Старик глянул налево, в нижний ряд. Каруселька, выручай! Или я тебя не чинил, не красил? Ты же у нас затейница, все умеешь!
Молчала каруселька. Не просто, а со значением. Все понимаю, шеф, кормилец ты и поилец, но…
Пиф-паф! Пиф-паф! Может, клиент пульки не кладет, забывает? С него, не от бога который, станется. Зато азартен, полпенсии просадит, не почешется. В каком-то смысле идеальный посетитель.
Глумливый смех мишеней можно было услышать без всякой телепатии. Слева направо, от верхнего ряда до нижнего:
– Мазила! Ма-зи-ла! Ма-а-а-ази-и-и-и-ила-а-а-а-а-а-а-а!!!
Пиф-паф! Дзинь! Хорошо, хоть не в окно. Вставляй потом, зови стекольщика с Благовещенского рынка!
– Не попал! Слышь, старшой, не попал! Ни разу!..
А это, значит, отчет о результатах. Ты еще рапорт напиши, снайпер хренов!
– Ма-зи-ла! Ма-зи-ла! Ма…
Петр Леонидович Кондратьев почувствовал, как сжалось болью никогда не хворавшее сердце. Тусклый свет «нулевки» поблек, взялся белесыми пятнами, подернулся синим туманом. «Синий туман. Снеговое раздолье, тонкий лимонный лунный свет…» Есть вещи, до которых нельзя доживать. Их нельзя видеть.

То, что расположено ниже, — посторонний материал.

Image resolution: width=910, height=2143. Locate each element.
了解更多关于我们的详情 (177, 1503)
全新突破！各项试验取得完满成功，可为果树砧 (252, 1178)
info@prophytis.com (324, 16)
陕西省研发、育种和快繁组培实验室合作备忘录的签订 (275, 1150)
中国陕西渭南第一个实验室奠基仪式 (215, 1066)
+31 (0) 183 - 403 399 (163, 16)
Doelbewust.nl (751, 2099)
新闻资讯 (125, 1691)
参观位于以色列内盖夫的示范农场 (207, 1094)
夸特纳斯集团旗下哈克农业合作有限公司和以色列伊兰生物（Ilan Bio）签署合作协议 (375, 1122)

О них нельзя думать.
Боль в сердце росла, подступала к горлу, холодом спускалась к пальцам.
– Не попал, не попал, не попал! Ни разу! Рекорд, рекорд!..

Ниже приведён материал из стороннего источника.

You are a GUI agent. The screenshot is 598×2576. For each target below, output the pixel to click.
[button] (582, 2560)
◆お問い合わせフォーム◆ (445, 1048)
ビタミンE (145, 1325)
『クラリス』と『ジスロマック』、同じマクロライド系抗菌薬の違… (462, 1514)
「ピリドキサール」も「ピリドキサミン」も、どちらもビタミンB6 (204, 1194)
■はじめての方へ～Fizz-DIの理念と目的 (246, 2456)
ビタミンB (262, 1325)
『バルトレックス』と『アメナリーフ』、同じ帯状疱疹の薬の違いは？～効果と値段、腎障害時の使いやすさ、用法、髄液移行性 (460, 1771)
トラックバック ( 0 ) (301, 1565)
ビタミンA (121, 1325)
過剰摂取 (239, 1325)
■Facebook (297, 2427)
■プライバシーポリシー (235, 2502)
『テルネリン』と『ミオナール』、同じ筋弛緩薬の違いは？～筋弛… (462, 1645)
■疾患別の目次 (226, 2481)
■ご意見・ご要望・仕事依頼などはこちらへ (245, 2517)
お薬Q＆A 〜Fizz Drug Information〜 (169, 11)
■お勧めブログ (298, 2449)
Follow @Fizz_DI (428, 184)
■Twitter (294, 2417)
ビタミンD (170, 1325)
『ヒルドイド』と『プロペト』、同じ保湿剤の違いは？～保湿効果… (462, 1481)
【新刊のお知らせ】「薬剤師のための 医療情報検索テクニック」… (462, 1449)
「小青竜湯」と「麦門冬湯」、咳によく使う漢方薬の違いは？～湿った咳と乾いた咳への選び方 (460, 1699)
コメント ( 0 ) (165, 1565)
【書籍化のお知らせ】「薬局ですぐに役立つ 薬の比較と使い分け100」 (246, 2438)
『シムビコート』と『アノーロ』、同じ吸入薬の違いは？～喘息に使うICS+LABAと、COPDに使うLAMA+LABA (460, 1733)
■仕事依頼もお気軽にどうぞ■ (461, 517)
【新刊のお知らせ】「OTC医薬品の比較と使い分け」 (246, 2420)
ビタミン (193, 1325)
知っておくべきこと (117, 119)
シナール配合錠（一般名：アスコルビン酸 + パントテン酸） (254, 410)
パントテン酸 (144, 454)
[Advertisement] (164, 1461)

Старшина в отставке Андрей Иванович Канари. Пешавар, год Anno Domini 1983-й, прицельный выстрел по движущейся цели, два километра триста пятьдесят метров. «Райфл» Браунинга в снайперском варианте…
Тирмен Кондратьев впервые в жизни пожалел, что не умер раньше. Закрыл глаза. Оба глаза.
– Не попал! Не попал!..
Отпустило. Словно знакомая рука легко, неслышно коснулась груди, прогоняя боль и отчаяние.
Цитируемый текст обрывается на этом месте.